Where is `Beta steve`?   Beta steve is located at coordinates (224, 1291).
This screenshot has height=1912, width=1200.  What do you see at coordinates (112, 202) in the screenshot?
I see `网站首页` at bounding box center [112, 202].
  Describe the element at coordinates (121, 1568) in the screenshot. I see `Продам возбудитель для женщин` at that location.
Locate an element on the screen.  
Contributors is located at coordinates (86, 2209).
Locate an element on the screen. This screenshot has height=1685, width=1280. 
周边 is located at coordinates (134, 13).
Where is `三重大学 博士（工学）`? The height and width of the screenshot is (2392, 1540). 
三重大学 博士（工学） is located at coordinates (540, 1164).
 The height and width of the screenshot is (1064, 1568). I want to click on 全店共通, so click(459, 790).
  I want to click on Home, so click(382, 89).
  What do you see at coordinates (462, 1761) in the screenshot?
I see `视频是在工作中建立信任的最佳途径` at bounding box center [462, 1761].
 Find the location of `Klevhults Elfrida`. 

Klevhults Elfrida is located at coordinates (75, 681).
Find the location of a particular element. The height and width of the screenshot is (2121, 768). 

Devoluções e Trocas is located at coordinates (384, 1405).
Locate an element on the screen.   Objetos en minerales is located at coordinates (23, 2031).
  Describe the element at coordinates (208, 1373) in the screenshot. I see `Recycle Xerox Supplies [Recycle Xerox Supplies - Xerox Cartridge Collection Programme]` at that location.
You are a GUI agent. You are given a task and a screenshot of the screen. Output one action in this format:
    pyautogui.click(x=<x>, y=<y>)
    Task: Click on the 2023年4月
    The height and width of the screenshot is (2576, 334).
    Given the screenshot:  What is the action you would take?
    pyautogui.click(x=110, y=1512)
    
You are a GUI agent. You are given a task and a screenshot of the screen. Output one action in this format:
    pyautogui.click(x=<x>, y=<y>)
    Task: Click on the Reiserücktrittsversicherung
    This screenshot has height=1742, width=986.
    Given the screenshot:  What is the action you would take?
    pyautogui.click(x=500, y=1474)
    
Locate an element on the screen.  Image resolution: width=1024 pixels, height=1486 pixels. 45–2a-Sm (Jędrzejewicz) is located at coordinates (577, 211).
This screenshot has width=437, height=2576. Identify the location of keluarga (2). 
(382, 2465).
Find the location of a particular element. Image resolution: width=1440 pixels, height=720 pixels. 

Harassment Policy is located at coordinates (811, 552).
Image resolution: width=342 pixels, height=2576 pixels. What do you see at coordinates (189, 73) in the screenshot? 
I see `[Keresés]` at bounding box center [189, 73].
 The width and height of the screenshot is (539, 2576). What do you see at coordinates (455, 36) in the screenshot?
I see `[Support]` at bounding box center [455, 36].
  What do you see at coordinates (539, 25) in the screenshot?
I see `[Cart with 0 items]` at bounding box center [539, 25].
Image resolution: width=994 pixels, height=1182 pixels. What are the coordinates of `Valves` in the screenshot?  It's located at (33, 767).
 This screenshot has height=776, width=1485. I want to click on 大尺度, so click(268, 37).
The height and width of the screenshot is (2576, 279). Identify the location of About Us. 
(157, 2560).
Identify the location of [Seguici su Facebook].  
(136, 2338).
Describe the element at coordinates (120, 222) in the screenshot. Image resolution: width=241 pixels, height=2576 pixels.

+--

> What needs to be done
Please copy the line that contains "Image resolution: width=342" and each line after it through the end of the records, exactly, and no other lines.

> Answer for this exercise
Image resolution: width=342 pixels, height=2576 pixels. What do you see at coordinates (189, 73) in the screenshot? 
I see `[Keresés]` at bounding box center [189, 73].
 The width and height of the screenshot is (539, 2576). What do you see at coordinates (455, 36) in the screenshot?
I see `[Support]` at bounding box center [455, 36].
  What do you see at coordinates (539, 25) in the screenshot?
I see `[Cart with 0 items]` at bounding box center [539, 25].
Image resolution: width=994 pixels, height=1182 pixels. What are the coordinates of `Valves` in the screenshot?  It's located at (33, 767).
 This screenshot has height=776, width=1485. I want to click on 大尺度, so click(268, 37).
The height and width of the screenshot is (2576, 279). Identify the location of About Us. 
(157, 2560).
Identify the location of [Seguici su Facebook].  
(136, 2338).
Describe the element at coordinates (120, 222) in the screenshot. Image resolution: width=241 pixels, height=2576 pixels.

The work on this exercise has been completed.